TPC-C overhead (Postgres) [base score = 243 tpmC]

https://static-content.springer.com/image/art%3A10.1007%2Fs00778-012-0294-6/MediaObjects/778_2012_294_Fig9_HTML.gif
Fig. 9

TPC-C overhead (MySQL) [base score = 365 tpmC]

Figure 10 presents the results for TPC-H with Postgres. In this case, the \(y\)-axis presents the total execution time of a warmup run and a power test run normalized with respect to the base VM’s execution time (921 s). The normalized execution time is defined as: (base execution time)/(execution time with optimization being evaluated). Since TPC-H is a decision support benchmark that consists of long running compute and I/O intensive queries typical of a data warehousing environment, it shows very different performance gains with different RemusDB optimizations as compared to TPC-C. In particular, as opposed to TPC-C, we see some performance gains with RT because TPC-H is a read intensive workload, and absolutely no gain with CP because it is insensitive to network latency. A combination of optimizations still provides the best performance, but in case of TPC-H, most of the benefits come from memory optimizations (ASC and RT). These transparent memory optimizations bring performance to within 10 % of the base case, which is a reasonable performance overhead. Using the non-transparent CP adds no benefit and is therefore not necessary. Moreover, the opportunity for further performance improvement by using the non-transparent memory deprotection interface (presented in Sect. 4.2.2) is limited to 10 %. Therefore, we conclude that it is not worth the additional complexity to pursue it.
https://static-content.springer.com/image/art%3A10.1007%2Fs00778-012-0294-6/MediaObjects/778_2012_294_Fig10_HTML.gif
Fig. 10

TPC-H overhead (Postgres) [base runtime = 921 s]
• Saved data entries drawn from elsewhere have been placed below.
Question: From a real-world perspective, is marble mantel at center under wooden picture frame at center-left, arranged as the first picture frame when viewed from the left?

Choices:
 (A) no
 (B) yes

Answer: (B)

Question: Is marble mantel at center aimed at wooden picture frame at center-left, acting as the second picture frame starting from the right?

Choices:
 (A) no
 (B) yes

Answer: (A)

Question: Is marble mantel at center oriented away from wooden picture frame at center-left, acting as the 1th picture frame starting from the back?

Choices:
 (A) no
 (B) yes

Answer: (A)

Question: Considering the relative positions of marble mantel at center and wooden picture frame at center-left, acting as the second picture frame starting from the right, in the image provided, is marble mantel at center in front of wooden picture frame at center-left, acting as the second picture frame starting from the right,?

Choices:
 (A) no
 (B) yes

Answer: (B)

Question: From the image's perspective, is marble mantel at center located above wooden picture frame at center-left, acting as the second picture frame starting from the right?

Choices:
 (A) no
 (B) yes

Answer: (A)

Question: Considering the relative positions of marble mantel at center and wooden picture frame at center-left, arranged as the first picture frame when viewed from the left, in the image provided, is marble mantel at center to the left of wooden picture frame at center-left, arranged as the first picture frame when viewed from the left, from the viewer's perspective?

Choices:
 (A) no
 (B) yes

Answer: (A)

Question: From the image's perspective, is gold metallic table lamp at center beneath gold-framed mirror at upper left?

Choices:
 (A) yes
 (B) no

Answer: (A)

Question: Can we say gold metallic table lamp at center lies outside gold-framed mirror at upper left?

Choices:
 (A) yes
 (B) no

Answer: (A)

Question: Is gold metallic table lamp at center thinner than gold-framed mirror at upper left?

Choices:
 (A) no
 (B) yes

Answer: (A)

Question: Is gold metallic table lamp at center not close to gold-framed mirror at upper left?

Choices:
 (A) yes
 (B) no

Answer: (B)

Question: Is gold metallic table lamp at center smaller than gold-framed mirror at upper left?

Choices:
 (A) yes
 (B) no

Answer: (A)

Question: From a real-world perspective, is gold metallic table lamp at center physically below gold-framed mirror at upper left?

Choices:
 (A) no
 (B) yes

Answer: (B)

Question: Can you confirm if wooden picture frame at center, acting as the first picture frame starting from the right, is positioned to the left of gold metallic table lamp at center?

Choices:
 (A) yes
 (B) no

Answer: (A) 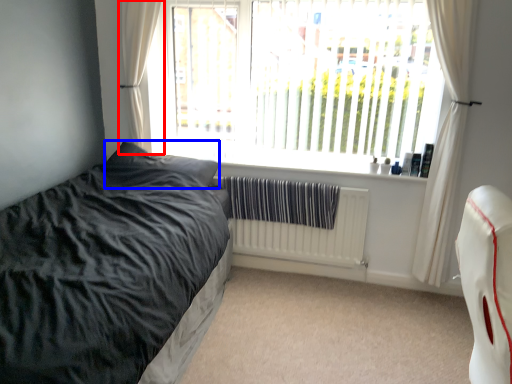 Question: Which object appears farthest to the camera in this image, curtain (highlighted by a red box) or pillow (highlighted by a blue box)?

Choices:
 (A) curtain
 (B) pillow

Answer: (A) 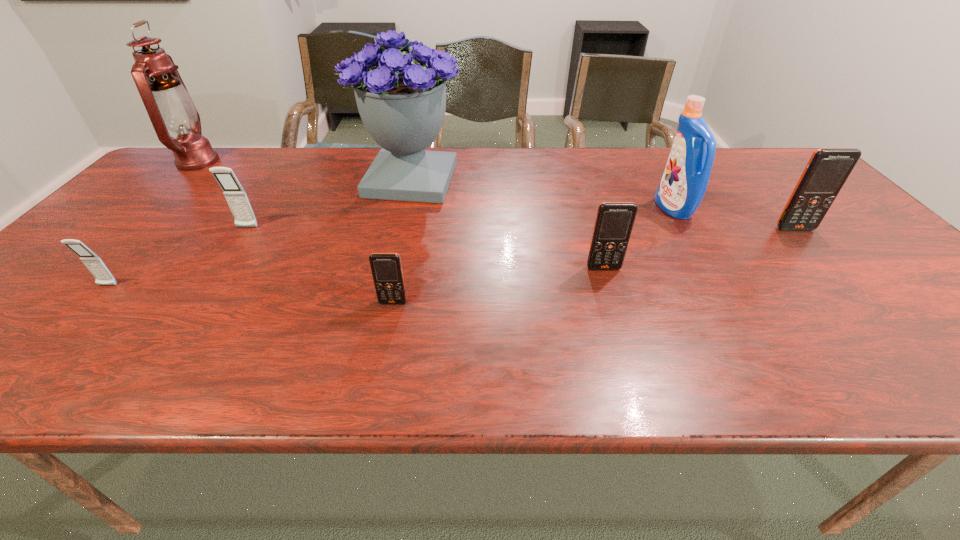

Finally, we present the results for TPC-W with Postgres in Fig. 11. Each test was run with the settings presented in Table 2 for a duration of 20 min. We drive the load on the database server using 252 Emulated Browsers (EBs) that are equally divided among three instances of Apache Tomcat, which in turn access the database to create dynamic web pages and return them to EBs, as specified by the TPC-W benchmark standard [37]. We use the TPC-W browsing mix with image serving turned off at the clients. The \(y\)-axis on Fig. 11 presents TPC-W scores, Web Interactions Per Second (WIPS), normalized to the base VM score (36 WIPS). TPC-W behaves very similar to TPC-C workload: ASC and CP provide the most benefit while RT does not provide any benefit.
https://static-content.springer.com/image/art%3A10.1007%2Fs00778-012-0294-6/MediaObjects/778_2012_294_Fig11_HTML.gif
Fig. 11

TPC-W overhead (Postgres)

RemusDB has a lot to offer for a wide variety of workloads that we study in this experiment. This experiment shows that a combination of memory and network optimizations (ASC and CP) works well for OLTP style workloads, while DSS style workloads gain the most benefit from memory optimizations alone (ASC and RT). It also shows that by using the set of optimizations that we have implemented in RemusDB, we gain back almost all of the performance lost when going from an unprotected VM to a VM protected by unoptimized Remus.

7.5 Effects of DB buffer pool size

In the previous experiment, we showed that memory optimizations (ASC and RT) offer significant performance gains for the TPC-H workload. The goal of this experiment is to study the effects of database buffer pool size on different memory optimizations on a micro level. In doing so, we hope to offer insights about how each of these optimization offers its performance benefits.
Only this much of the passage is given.